Las modas en el vino van y vienen. Y entre las que ocuparon buena parte del paladar desde la década de 1990 hay una que parece haber llegado a su fin, principalmente en materia de blancos. Ya no se los percibe más gordos y cremosos, más bien todo lo contrario: ajustados y con cierta sequedad de encías. Reina de otro tiempo, la fermentación maloláctica (ya veremos de qué se trata) es la gran ausente hoy en los blancos, especialmente en los Chardonnay en la que campeó hasta el cansancio en décadas pasadas.
Un dato: este cronista acaba de transpirar el paladar catando 180 muestras de blancos argentinos, y la vieja y querida “malo” ha desaparecido en casi todos los casos. Para bien.
Pero para que nos entendamos, es mejor explicar un par de cosas y comprender el gusto de los blancos.
Qué es la fermentación maloláctica
En las uvas hay tres tipos de ácidos. El más importante es el tartárico, que en la naturaleza existe sólo en las uvas. En orden decreciente hay dos más que son claves para el sabor de los vinos: el cítrico y el málico. Mientras que los dos primeros son estables, el málico es más bien lo contrario, un ácido que se degrada fácil en la planta y que además es fácilmente atacable por bacterias una vez que las uvas se convierten en vino.
De hecho, la famosa fermentación maloláctica –no faltaba en las catas de otro tiempo la pregunta acerca de si un vino tenía o no “la malo” hecha, era el dato “in” para los consumidores– es una forma de estabilizar al vino: al dejar que las bacterias conviertan el ácido málico en ácido láctico, los enólogos se ahorran la posibilidad de que suceda en la botella, por ejemplo. Y así ganan estabilidad. Pero ganan algo más.
La diferencia entre el ácido málico y el láctico es de gusto y de textura. El primero es el típico de la manzana verde (dato nerd: malus es manzana en latín y explica el nombre del ácido), ese que al cabo de una buena mordida a una jugosa Granny Smith deja las encías limpias y secas, además de hacer chirriar los dientes. El láctico, en cambio, como su nombre lo sugiere, es el que está en la leche y da sensación grasa y untuosa. Esa es la diferencia crucial, si descartamos la capacidad de generar sensación de frescura.
Para más detalles sobre el proceso biológico, siempre está Wikipedia.
La razón de la pérdida
Pero entre los vinos que caté esta última semana casi no hay efecto láctico. Más bien lo contrario. En la búsqueda de una frescura más crujiente, de un efecto de subrayado de la acidez, los enólogos han optado por el ácido málico. Es la escuela del Sauvignon Blanc, para decirlo de otra forma: si de lo que se trata es de darle al vino una sensación de encías secas y frescura subrayada, el málico es un peón que conviene no sacrificar en el tablero del gusto.

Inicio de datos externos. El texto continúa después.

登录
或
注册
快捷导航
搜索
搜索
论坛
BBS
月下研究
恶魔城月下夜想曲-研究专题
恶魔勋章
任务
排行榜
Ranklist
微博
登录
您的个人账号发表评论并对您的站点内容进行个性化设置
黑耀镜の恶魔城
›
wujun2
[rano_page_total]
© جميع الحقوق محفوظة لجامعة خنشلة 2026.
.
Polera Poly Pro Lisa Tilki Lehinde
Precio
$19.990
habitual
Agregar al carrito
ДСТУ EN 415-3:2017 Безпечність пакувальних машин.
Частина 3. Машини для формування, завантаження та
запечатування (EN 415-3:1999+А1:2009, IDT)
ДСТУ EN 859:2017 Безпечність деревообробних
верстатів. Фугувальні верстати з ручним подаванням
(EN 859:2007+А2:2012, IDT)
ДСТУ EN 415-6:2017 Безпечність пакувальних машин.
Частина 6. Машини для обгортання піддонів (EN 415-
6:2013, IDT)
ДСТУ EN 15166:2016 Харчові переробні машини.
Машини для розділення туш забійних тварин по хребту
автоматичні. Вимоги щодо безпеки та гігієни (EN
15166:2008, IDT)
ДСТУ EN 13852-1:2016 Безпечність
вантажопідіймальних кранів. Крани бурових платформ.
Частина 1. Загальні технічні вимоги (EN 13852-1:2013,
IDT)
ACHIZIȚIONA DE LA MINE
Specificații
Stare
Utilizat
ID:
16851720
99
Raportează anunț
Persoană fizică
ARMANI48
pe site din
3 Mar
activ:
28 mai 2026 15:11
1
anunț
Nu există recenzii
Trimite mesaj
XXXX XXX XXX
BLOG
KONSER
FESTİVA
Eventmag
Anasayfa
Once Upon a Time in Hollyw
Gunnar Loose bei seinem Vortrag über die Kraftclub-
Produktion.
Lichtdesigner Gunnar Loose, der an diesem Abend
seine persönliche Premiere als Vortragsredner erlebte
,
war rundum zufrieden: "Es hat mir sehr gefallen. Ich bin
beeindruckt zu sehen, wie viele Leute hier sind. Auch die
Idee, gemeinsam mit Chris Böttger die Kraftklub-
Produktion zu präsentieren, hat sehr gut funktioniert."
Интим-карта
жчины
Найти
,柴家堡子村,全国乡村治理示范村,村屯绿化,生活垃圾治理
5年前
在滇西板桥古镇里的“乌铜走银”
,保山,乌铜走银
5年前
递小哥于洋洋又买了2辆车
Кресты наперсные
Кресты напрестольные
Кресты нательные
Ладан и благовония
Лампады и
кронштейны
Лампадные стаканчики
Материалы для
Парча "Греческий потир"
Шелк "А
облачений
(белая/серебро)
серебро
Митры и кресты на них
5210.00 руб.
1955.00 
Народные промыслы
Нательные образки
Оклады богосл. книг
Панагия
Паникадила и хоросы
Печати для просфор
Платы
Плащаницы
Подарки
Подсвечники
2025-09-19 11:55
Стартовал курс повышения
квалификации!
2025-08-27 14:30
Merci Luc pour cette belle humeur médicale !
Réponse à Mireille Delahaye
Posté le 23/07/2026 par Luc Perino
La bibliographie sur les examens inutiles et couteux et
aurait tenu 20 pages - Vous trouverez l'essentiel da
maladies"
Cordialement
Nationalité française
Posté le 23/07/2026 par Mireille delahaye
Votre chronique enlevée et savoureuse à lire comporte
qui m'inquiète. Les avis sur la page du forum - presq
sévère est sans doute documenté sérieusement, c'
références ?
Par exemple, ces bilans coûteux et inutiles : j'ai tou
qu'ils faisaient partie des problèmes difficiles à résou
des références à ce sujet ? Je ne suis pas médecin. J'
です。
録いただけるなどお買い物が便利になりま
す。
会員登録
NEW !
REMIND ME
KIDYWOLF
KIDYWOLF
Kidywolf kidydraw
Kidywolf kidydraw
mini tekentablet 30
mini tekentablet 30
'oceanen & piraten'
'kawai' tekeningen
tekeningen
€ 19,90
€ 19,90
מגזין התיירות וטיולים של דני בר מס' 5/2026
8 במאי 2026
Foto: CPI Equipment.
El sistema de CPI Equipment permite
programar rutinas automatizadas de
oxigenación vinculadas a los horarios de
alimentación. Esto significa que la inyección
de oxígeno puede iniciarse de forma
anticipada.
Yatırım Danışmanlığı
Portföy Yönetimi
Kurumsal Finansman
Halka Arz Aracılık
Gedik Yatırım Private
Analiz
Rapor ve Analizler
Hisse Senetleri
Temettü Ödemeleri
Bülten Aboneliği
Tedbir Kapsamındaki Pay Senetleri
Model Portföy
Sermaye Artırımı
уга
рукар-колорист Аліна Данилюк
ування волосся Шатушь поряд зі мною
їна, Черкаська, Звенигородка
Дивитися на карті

La novedad es que los Chardonnay y Semillón van en esta línea, incluso aquellos que llevan cierto grado de barrica. Y el resultado es asombrosamente interesante: mientras que los blancos ganan tensión y se vuelven más gastronómicos, al mismo tiempo son menos agotadores e invitan a otra y otra copa. Todo gracias una presencia de málico que, como los buenos platos, opera como un condimento en las sombras.
Pero hay más. La pérdida de la sensación cremosa por ausencia de ácido láctico ahora es sustituida por un trabajo de borras. El vino pasa más tiempo en tanque o barrica con las levaduras ya inactivas, aportando sus proteínas al cabo de la autólisis (gran nombre para un bar tipo drive-in), que no es otra cosa que su descomposición. Si antes la cremosidad implicaba pérdida de acidez, ahora se llega a un punto similar con las borras pero conservando frescura. Eso sí, con más trabajo manual: a las borras hay que ponerlas en suspensión para que funcionen, removiendo tanques y barricas asiduamente.
Una ganancia franca
En la medida en que las técnicas de elaboración de blancos se pulen –y esta vendimia 2020 por su rareza será una escuela al respecto– se pueden buscar estilos que pivoteen entre la frescura y la textura cremosa y a la vez ligeramente seca en las encías, que aportan tanto la conservación del ácido málico como el trabajo con levaduras.
Dicho de otra manera, hoy el calce de los blancos es más ajustado, más preciso y a la vez con mayor tensión. Algo que el paladar celebra (porque transpira menos). Y, en todo caso, en la medida en que las regiones más frías se desarrollen en volumen, podrá volver la fermentación maloláctica a ocupar su debido lugar para bajar la acidez elevada de esas regiones. Por ahora, parece confinada al museo de la enología. Y está bien.